»»

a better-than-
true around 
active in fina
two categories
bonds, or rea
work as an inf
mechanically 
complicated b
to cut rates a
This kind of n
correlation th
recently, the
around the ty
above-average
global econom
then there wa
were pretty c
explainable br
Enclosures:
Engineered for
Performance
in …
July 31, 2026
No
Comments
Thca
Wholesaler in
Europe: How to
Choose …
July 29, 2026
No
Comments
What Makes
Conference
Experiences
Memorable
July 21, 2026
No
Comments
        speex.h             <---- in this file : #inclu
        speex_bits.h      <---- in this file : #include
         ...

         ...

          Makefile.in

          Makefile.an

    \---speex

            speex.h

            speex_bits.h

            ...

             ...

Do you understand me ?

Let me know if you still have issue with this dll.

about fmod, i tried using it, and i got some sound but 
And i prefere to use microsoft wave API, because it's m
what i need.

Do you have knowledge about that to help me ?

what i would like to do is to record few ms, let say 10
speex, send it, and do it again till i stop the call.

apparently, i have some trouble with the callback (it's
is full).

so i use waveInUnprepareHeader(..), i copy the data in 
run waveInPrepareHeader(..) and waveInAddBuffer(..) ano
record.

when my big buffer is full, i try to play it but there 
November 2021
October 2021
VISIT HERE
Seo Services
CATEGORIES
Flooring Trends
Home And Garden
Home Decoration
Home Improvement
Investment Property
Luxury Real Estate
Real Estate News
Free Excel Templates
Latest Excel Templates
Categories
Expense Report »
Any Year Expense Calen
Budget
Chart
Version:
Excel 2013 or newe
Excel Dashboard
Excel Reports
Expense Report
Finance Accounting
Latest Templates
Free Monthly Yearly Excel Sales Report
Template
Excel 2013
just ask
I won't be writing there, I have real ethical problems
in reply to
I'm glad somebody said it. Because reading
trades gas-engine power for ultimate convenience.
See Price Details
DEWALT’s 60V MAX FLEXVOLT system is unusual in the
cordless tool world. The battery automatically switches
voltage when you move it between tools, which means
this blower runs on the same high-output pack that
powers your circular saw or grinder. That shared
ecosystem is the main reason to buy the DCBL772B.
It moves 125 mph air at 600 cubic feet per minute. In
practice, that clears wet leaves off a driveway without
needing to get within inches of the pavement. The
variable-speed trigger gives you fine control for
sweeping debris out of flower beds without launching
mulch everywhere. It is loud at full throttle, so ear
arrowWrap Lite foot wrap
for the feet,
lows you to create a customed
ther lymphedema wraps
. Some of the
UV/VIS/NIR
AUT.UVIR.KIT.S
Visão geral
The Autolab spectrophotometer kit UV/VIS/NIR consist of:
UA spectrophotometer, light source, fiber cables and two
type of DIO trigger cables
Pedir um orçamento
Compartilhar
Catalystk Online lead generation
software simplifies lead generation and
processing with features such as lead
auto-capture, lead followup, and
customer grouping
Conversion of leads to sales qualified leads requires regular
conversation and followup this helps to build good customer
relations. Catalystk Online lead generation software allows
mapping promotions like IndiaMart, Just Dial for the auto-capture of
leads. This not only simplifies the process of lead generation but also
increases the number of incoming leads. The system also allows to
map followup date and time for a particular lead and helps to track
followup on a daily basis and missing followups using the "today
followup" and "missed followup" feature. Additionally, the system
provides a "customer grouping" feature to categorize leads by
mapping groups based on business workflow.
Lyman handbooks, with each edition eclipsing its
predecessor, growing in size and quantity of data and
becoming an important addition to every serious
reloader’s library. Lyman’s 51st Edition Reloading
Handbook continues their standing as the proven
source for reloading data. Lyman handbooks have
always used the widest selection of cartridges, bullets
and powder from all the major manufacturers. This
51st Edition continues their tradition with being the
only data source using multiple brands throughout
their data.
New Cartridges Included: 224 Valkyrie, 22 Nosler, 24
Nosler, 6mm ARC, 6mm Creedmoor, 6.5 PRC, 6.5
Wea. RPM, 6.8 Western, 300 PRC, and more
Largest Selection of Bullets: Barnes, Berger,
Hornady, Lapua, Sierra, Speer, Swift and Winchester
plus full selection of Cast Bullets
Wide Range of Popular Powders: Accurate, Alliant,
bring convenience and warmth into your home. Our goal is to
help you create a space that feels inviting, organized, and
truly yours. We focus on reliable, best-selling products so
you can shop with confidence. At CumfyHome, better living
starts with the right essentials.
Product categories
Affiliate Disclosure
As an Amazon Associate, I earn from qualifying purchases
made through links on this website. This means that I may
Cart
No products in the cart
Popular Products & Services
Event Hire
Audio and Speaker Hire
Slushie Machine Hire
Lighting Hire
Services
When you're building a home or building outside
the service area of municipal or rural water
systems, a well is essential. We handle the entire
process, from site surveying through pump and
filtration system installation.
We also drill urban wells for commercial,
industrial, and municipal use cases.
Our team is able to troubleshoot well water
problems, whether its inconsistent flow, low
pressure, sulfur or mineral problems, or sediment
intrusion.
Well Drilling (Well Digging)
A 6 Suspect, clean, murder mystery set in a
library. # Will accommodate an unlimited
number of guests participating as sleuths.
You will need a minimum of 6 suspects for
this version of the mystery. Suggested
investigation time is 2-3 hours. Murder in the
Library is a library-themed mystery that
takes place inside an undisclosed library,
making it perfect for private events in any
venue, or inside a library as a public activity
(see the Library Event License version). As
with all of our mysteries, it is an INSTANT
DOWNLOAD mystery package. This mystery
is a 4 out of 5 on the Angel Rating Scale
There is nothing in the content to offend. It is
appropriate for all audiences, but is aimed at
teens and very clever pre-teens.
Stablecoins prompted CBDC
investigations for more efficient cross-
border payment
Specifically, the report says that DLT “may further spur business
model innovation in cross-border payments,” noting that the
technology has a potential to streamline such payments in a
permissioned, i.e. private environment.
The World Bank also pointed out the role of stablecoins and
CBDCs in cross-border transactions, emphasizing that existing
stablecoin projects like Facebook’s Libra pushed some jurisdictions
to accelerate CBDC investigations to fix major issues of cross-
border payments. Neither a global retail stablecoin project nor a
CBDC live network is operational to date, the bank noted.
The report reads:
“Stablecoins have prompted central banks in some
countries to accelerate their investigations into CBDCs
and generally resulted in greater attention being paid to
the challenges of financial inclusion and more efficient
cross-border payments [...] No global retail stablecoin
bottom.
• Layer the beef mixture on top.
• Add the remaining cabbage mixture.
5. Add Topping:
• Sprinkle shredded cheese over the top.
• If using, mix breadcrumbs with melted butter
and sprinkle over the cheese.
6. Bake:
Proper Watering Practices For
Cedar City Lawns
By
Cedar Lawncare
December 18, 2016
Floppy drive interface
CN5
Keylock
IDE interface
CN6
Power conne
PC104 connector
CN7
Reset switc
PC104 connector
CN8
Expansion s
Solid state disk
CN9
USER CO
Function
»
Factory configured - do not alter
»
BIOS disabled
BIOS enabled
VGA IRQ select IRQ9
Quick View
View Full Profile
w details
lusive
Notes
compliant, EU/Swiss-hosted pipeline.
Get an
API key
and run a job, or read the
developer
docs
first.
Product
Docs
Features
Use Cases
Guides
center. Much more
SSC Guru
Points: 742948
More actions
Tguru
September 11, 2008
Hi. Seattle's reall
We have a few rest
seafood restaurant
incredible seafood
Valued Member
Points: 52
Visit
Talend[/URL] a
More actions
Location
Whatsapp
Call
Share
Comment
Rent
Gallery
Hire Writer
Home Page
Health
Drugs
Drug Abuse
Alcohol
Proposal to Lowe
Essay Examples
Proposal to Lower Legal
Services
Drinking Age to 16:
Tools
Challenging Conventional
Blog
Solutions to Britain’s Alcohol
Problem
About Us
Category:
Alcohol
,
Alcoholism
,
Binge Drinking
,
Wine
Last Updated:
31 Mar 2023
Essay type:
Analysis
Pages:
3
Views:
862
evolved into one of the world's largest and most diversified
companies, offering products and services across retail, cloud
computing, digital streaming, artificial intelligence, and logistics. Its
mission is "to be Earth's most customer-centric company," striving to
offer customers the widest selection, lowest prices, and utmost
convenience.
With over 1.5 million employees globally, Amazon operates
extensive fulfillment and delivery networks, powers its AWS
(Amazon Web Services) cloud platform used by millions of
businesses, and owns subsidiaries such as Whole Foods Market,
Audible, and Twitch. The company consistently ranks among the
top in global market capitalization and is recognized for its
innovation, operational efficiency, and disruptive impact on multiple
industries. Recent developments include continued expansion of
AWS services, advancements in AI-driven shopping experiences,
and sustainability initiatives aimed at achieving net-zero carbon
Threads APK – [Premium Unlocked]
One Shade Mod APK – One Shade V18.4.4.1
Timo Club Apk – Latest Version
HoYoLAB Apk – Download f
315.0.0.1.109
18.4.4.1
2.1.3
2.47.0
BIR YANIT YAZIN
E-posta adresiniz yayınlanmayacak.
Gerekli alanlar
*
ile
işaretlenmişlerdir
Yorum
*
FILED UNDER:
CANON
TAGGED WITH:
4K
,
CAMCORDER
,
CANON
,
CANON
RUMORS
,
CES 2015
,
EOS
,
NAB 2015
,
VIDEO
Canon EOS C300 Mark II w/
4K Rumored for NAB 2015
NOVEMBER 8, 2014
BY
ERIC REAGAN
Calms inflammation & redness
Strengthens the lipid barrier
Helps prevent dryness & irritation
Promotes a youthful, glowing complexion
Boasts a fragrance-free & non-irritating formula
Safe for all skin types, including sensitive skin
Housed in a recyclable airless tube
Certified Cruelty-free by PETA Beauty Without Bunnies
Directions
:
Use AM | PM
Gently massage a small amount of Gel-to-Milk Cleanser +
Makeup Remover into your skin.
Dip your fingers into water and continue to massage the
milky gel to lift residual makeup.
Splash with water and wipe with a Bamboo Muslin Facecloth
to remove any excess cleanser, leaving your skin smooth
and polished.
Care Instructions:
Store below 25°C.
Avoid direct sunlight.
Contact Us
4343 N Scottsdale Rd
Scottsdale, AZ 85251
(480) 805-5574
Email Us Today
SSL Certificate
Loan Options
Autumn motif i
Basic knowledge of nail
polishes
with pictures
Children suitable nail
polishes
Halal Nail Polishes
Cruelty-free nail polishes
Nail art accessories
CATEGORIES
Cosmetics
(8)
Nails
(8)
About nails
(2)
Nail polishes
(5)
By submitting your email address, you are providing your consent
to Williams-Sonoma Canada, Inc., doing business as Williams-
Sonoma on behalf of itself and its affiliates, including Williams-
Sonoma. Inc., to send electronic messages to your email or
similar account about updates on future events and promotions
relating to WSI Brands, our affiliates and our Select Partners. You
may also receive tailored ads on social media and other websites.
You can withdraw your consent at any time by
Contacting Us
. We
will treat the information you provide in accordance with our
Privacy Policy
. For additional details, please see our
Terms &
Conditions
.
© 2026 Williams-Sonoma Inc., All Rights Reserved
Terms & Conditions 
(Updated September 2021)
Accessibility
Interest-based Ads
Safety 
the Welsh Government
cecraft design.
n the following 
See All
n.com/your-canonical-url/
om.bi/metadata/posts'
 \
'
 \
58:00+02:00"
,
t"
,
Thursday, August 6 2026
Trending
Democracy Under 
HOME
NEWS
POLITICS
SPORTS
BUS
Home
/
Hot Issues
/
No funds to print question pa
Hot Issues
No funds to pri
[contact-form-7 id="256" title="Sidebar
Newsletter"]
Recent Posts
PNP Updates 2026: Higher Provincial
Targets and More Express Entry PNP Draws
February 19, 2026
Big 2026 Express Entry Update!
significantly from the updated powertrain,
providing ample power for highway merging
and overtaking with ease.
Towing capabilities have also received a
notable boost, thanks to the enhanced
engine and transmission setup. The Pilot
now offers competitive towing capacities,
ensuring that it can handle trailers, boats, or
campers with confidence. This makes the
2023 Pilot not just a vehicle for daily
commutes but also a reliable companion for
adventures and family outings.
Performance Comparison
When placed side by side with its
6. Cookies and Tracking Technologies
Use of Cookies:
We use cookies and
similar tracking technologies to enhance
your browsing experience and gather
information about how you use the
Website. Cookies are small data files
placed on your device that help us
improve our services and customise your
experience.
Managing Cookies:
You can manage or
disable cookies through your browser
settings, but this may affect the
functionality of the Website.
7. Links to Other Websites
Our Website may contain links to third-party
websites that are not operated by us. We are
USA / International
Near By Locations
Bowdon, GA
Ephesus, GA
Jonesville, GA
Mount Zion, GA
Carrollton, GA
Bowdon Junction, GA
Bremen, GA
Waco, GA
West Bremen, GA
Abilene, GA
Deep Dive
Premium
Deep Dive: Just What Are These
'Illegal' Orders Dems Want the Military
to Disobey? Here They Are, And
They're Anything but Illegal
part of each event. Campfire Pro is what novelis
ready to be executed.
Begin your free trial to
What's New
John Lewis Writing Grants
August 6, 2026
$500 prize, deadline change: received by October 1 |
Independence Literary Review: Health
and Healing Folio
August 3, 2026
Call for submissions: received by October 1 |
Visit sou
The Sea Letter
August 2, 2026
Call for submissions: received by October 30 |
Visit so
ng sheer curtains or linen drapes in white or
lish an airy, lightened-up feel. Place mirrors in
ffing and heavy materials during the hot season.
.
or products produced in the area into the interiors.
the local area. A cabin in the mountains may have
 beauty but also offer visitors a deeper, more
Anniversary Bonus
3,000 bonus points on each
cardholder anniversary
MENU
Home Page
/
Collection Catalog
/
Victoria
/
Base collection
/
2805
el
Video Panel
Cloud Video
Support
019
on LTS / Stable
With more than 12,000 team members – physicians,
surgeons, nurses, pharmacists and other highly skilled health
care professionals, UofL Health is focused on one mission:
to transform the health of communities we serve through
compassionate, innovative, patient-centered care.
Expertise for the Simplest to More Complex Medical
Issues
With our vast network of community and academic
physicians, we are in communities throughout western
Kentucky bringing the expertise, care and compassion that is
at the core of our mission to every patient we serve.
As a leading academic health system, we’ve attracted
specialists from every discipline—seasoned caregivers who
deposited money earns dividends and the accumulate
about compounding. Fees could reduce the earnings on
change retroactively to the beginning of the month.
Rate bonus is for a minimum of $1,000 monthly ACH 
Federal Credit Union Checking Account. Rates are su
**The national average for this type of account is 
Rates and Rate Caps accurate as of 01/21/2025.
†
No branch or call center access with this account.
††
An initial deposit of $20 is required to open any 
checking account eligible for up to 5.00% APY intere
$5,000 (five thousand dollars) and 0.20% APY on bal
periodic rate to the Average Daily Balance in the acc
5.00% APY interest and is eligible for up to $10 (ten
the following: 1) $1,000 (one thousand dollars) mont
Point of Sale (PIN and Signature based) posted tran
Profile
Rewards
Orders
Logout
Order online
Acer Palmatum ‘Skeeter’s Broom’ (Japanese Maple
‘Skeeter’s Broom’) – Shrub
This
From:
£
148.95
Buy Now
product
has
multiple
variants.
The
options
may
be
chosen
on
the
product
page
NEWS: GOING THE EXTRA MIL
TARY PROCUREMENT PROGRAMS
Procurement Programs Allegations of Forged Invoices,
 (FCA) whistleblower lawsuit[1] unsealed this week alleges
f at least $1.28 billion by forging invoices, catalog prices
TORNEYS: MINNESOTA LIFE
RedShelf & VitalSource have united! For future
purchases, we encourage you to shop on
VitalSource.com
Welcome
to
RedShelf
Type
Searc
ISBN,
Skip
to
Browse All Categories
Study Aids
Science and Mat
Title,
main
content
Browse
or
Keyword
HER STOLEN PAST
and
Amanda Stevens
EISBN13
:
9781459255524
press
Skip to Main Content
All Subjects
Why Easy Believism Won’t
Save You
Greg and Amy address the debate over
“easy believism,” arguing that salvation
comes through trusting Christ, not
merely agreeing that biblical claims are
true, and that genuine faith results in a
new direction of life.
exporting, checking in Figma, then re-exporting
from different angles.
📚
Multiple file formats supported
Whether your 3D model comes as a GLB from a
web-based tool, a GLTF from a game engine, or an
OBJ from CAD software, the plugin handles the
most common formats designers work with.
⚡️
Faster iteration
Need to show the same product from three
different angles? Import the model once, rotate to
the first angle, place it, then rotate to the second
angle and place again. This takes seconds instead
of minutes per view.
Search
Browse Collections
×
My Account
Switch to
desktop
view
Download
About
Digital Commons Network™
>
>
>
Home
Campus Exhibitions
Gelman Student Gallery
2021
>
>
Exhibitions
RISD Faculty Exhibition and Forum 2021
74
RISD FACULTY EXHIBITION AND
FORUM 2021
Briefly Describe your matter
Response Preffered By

««

[About this exercise]: Print, from the entries above, the line with "compassionate, innovative, patient-centered", the line with "exporting, checking in" and all lines between them, exactly and with nothing else.

[Solution to the exercise]:
compassionate, innovative, patient-centered care.
Expertise for the Simplest to More Complex Medical
Issues
With our vast network of community and academic
physicians, we are in communities throughout western
Kentucky bringing the expertise, care and compassion that is
at the core of our mission to every patient we serve.
As a leading academic health system, we’ve attracted
specialists from every discipline—seasoned caregivers who
deposited money earns dividends and the accumulate
about compounding. Fees could reduce the earnings on
change retroactively to the beginning of the month.
Rate bonus is for a minimum of $1,000 monthly ACH 
Federal Credit Union Checking Account. Rates are su
**The national average for this type of account is 
Rates and Rate Caps accurate as of 01/21/2025.
†
No branch or call center access with this account.
††
An initial deposit of $20 is required to open any 
checking account eligible for up to 5.00% APY intere
$5,000 (five thousand dollars) and 0.20% APY on bal
periodic rate to the Average Daily Balance in the acc
5.00% APY interest and is eligible for up to $10 (ten
the following: 1) $1,000 (one thousand dollars) mont
Point of Sale (PIN and Signature based) posted tran
Profile
Rewards
Orders
Logout
Order online
Acer Palmatum ‘Skeeter’s Broom’ (Japanese Maple
‘Skeeter’s Broom’) – Shrub
This
From:
£
148.95
Buy Now
product
has
multiple
variants.
The
options
may
be
chosen
on
the
product
page
NEWS: GOING THE EXTRA MIL
TARY PROCUREMENT PROGRAMS
Procurement Programs Allegations of Forged Invoices,
 (FCA) whistleblower lawsuit[1] unsealed this week alleges
f at least $1.28 billion by forging invoices, catalog prices
TORNEYS: MINNESOTA LIFE
RedShelf & VitalSource have united! For future
purchases, we encourage you to shop on
VitalSource.com
Welcome
to
RedShelf
Type
Searc
ISBN,
Skip
to
Browse All Categories
Study Aids
Science and Mat
Title,
main
content
Browse
or
Keyword
HER STOLEN PAST
and
Amanda Stevens
EISBN13
:
9781459255524
press
Skip to Main Content
All Subjects
Why Easy Believism Won’t
Save You
Greg and Amy address the debate over
“easy believism,” arguing that salvation
comes through trusting Christ, not
merely agreeing that biblical claims are
true, and that genuine faith results in a
new direction of life.
exporting, checking in Figma, then re-exporting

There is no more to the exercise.